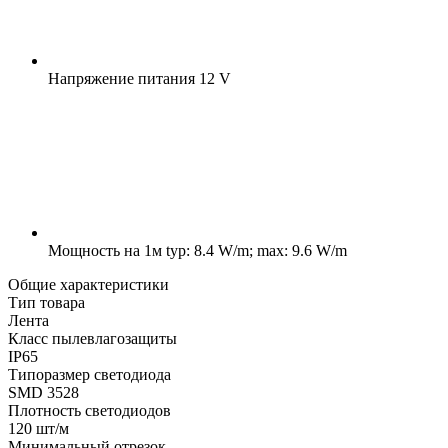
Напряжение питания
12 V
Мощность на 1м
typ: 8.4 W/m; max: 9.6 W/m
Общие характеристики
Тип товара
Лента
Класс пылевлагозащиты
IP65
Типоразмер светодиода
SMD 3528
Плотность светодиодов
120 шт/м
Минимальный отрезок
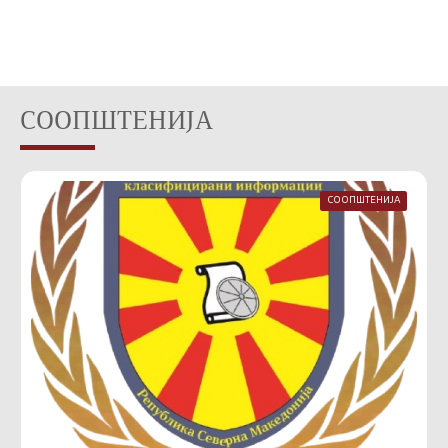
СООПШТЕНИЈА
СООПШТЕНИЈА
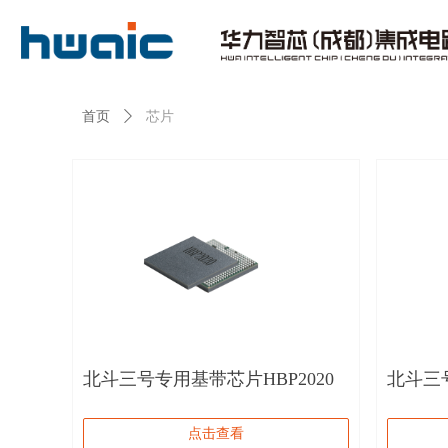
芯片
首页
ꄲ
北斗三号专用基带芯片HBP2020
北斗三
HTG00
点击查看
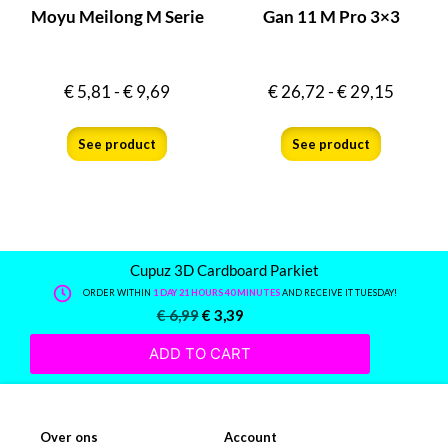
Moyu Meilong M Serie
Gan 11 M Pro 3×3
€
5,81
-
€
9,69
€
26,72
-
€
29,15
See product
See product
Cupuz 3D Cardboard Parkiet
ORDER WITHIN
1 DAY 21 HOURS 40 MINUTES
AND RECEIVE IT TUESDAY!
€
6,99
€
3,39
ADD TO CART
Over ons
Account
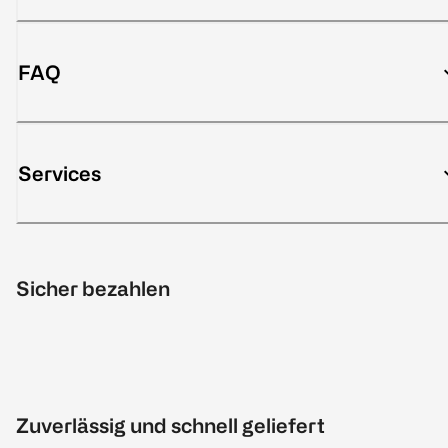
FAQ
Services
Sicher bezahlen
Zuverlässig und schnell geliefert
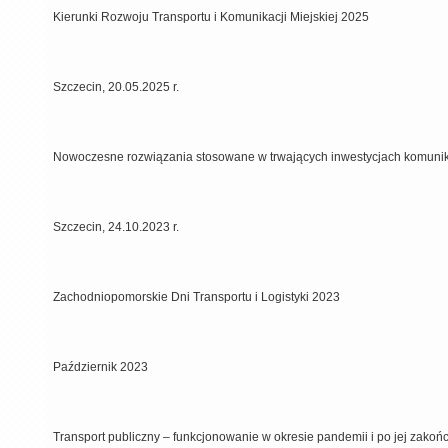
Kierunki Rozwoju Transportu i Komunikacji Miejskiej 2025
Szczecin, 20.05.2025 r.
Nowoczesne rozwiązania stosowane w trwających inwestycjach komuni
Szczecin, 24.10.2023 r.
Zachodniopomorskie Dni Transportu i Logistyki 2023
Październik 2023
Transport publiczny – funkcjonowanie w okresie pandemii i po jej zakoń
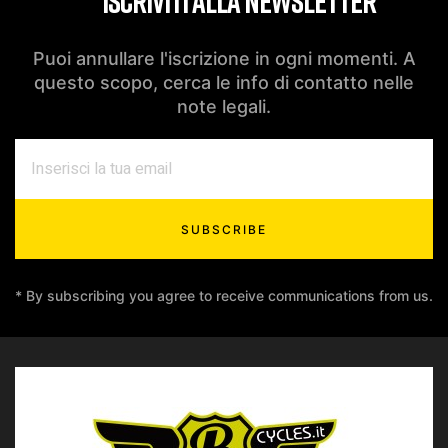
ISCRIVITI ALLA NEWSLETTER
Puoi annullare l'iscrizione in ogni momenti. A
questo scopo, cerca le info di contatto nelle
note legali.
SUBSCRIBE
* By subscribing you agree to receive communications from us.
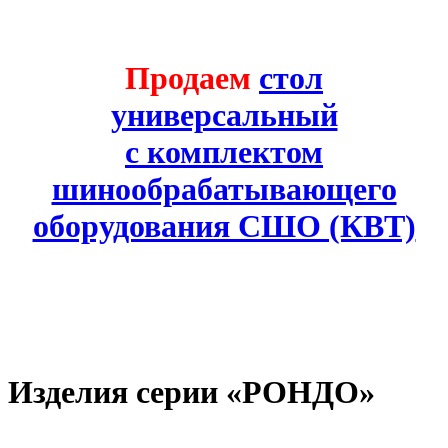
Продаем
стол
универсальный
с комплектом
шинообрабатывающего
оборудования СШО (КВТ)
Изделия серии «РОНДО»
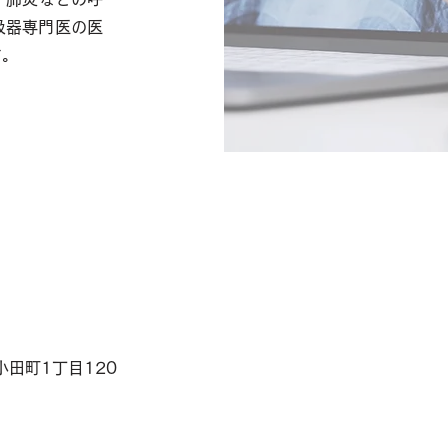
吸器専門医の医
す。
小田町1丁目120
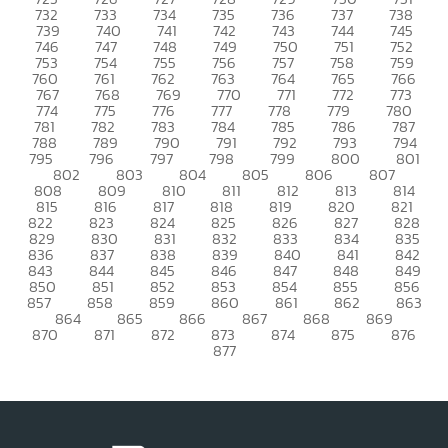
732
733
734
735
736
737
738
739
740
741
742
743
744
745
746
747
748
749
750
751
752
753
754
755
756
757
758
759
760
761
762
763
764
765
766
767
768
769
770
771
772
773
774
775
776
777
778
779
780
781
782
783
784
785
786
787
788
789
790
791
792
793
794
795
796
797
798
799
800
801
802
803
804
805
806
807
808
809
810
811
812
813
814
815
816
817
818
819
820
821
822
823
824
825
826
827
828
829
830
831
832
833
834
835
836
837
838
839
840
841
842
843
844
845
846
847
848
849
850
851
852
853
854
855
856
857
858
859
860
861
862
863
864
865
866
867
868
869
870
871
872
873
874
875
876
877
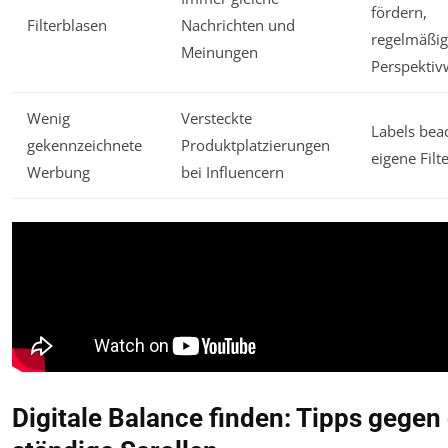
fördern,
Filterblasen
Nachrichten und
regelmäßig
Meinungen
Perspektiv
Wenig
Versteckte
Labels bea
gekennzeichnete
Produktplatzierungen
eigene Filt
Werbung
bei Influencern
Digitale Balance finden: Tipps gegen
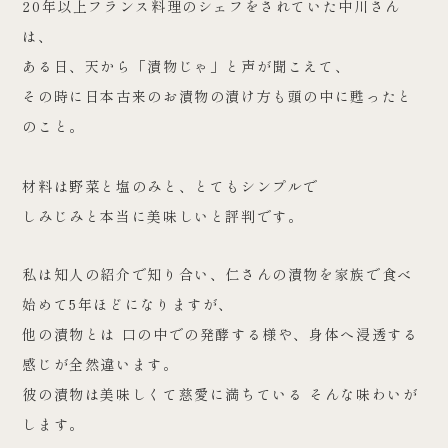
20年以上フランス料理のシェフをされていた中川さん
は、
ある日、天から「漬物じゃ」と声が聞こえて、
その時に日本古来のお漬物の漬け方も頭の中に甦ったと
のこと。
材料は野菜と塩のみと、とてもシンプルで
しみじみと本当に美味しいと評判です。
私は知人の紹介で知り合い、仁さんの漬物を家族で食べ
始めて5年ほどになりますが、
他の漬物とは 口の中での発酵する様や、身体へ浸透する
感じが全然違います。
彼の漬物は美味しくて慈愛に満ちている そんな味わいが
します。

----------------

TASK DIRECTIONS -
Go through the entries above and copy out every line that includes the word "Transportu".

RESPONSE TO THE TASK -
Kierunki Rozwoju Transportu i Komunikacji Miejskiej 2025
Zachodniopomorskie Dni Transportu i Logistyki 2023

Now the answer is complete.